In summary, we comprehensively characterized, for the first time, arterial stiffness and in‐office and pulsatile arterial hemodynamic abnormalities in subjects with HFpEF with and without diabetes mellitus. We demonstrate that diabetes mellitus is associated with marked aortic stiffening, and an adverse pulsatile hemodynamic profile, characterized by increased aortic characteristic impedance, pulsatile power, forward and backward wave amplitude, and aortic pulse pressure, despite the absence of significant differences in 24‐hour SBP. Diabetic subjects also demonstrated more pronounced LV hypertrophy, with expansion of the extracellular myocardial compartment. Our findings underscore the importance of diabetes mellitus as a determinant of LV structure, arterial stiffness, aortic pulsatile hemodynamics, and ventricular‐arterial interactions in HFpEF and indicate the need to develop therapeutic approaches to mitigate arterial stiffening and its consequences in diabetic subjects.
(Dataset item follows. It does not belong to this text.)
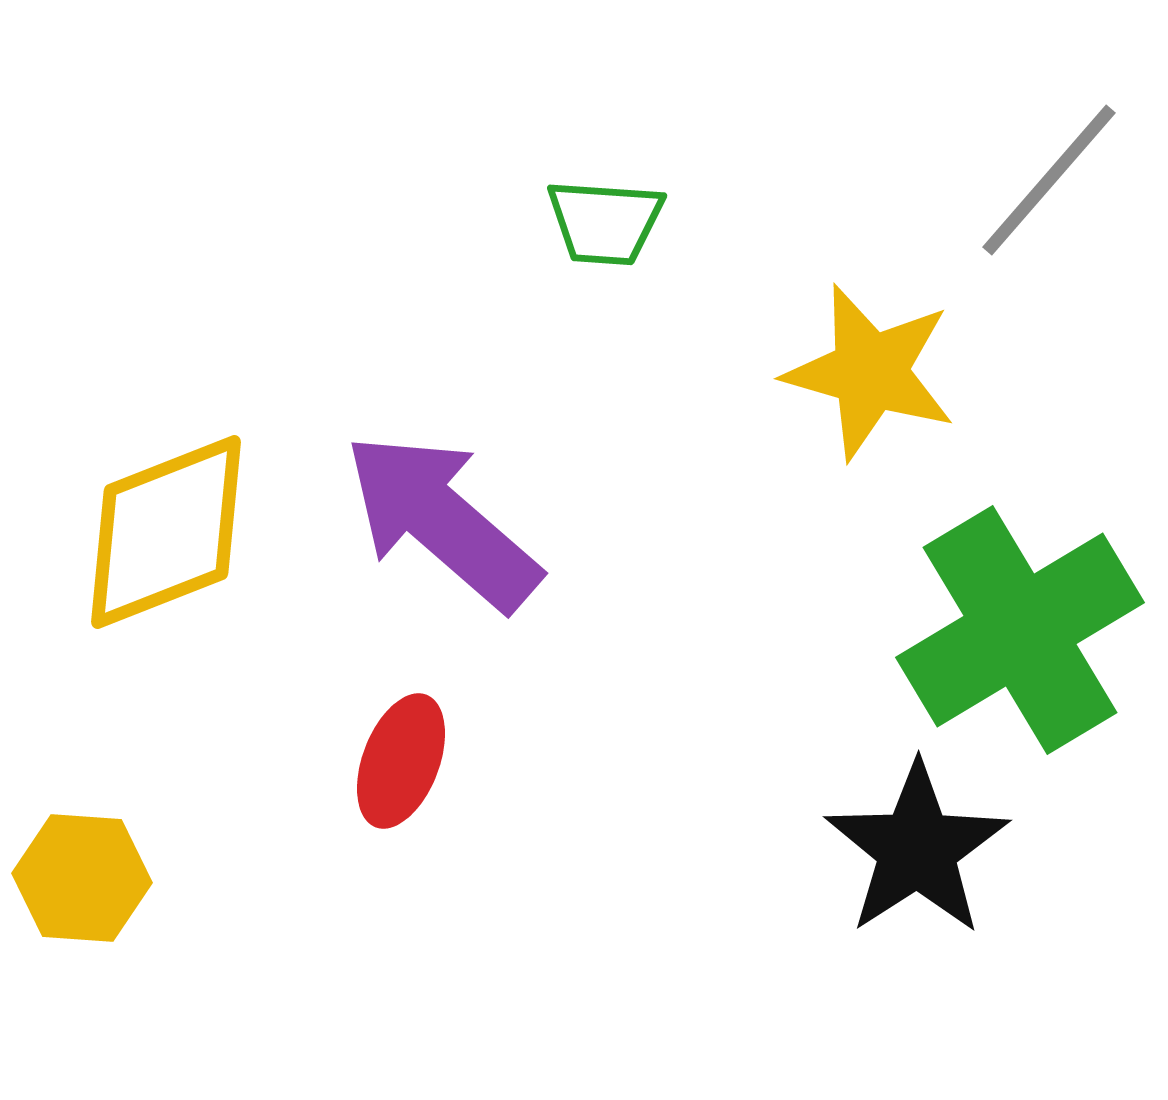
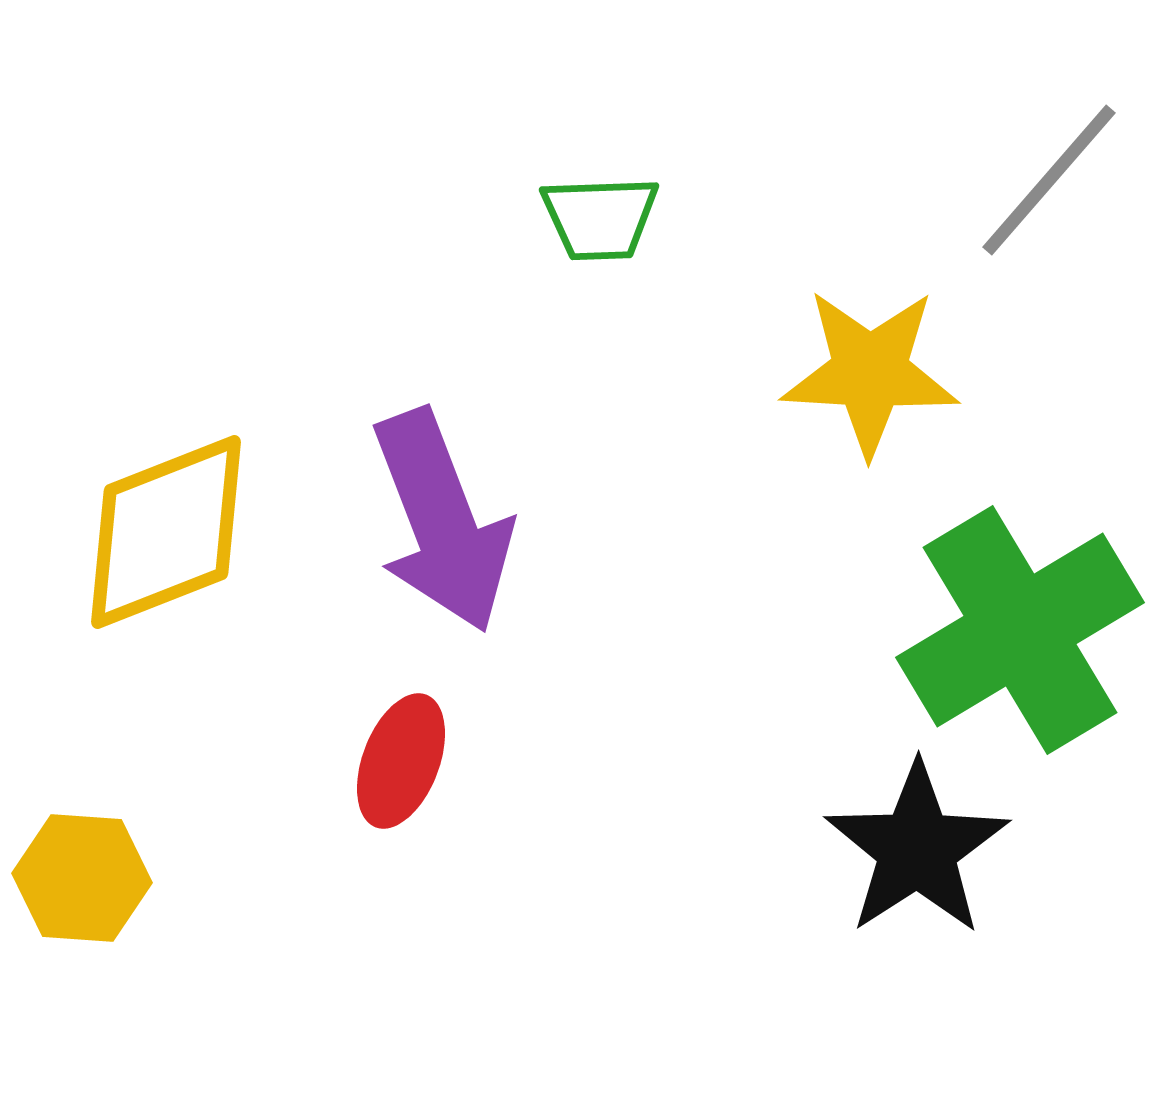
green trapezoid: moved 5 px left, 4 px up; rotated 6 degrees counterclockwise
yellow star: rotated 13 degrees counterclockwise
purple arrow: rotated 152 degrees counterclockwise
These approaches may be useful for the prevention and treatment of HFpEF.

Sources of Funding

This study was funded by a grant from the National Institute of Aging (5R21AG043802‐02, Chirinos) and grants from the Veterans Affairs Health Network (VISN‐4 CPPF program, Chirinos), 1R56HL124073‐01A1 (Chirinos) and 1 R01 HL121510‐01A1 (Chirinos). The project was also supported by grant UL1RR024134 from the National Center for Research Resources and by grant UL1TR000003 from the National Center for Advancing Translational Sciences, National Institutes of Health (NIH); the content is solely the responsibility of the authors and does not necessarily represent the official views of the NIH. Zamani was funded by the Institute for Translational Medicine and Therapeutics of the University of Pennsylvania (grant 5UL1TR000003‐09 from the National Center for Research Resources), 5‐T32‐HL007843‐17, 1‐K23‐HL‐130, and 551‐01.

Disclosures

Chirinos has received consulting honoraria from Bristol‐Myers Squibb, OPKO Healthcare, Fukuda‐Denshi, Microsoft, Ironwood Pharmaceuticals, Sanifit, Pfizer, Akros Pharma, Merck, and Bayer. He received research grants from the National Institutes of Health, the American College of Radiology Network, Fukuda Denshi, Bristol‐Myers Squibb, and Microsoft; and he received device loans from AtCor Medical, Unex, and Uscom. Chirinos is named as inventor in a University of Pennsylvania patent application for the use of inorganic nitrates/nitrites for the treatment of heart failure and preserved ejection fraction (HFpEF) and in a University of Pennsylvania invention disclosure for the use of biomarkers in HFpEF. The remaining authors have no disclosures to report.